‘Testing Hell’: Gift of Devices to Nursing Homes Brings New Problems

The federal government sent free rapid-test machines to 14,000 facilities. But they have come with unexpected costs, cumbersome reporting rules and questions about accuracy.

By Andrew Jacobs

After months of enduring a dearth of protective medical gear and staggering death tolls from the coronavirus pandemic, nursing home operators and employees across the United States experienced something close to elation as rapid-result test machines paid for by the federal government began arriving last month at 14,000 residential facilities that serve the elderly.

The hand-held testing devices, which spit out results in as little as 15 minutes, were intended to quickly diagnose and isolate patients, and alter the deadly calculus of a contagion that has taken the lives of 77,000 nursing home residents and workers, more than 40 percent of the nation’s fatalities from Covid-19.

But the initial sense of relief has been overtaken by frustration as nursing homes have discovered that they must pay for test kits on their own, and that the machines are markedly less accurate than lab-based diagnostics.

Because the devices come with a modest starter-set of test supplies that only last a few weeks, facilities, many of them buffeted by financial losses from the pandemic, must pay roughly $32 for each additional test. In communities with high rates of infection, a typical nursing home can churn through hundreds of tests a week.

Many nursing home operators also say they have been overwhelmed by new federal reporting rules, fines and financial incentives that are associated with the program.

“My initial happiness over the machines has quickly turned to disillusionment,” said Ben Unkle, the chief executive of Westminster-Canterbury on Chesapeake Bay, which operates a skilled nursing center in coastal Virginia. “At the moment we’re in testing hell.”

The machine his company received, made by the medical device manufacturer BD, came with 300 tests but the new rules require Westminster-Canterbury to conduct weekly tests on its 280 nursing employees and residents. BD has said it would be weeks before they could send out additional testing supplies.

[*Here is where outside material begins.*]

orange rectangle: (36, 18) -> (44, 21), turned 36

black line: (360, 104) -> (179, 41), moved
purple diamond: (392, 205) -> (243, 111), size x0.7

The shortages have forced Mr. Unkle to rely on an outside lab that charges $100 a test, an expense that he estimates will add $875,000 to the $1 million in pandemic-related losses that the nonprofit provider expects this year. Rather than the 15-minute turnaround, the lab results take up to four days to arrive, complicating efforts at infection control.

“As far as I’m concerned, this is an unfunded mandate that is not giving us the data we need fast enough to improve either care or protection,” Mr. Unkle said.

Federal health officials acknowledged problems with the testing initiative, and they have asked for patience as they carry out a herculean effort to provide nursing homes with the diagnostic tools needed to identify infections among their employees and residents and to tamp down outbreaks.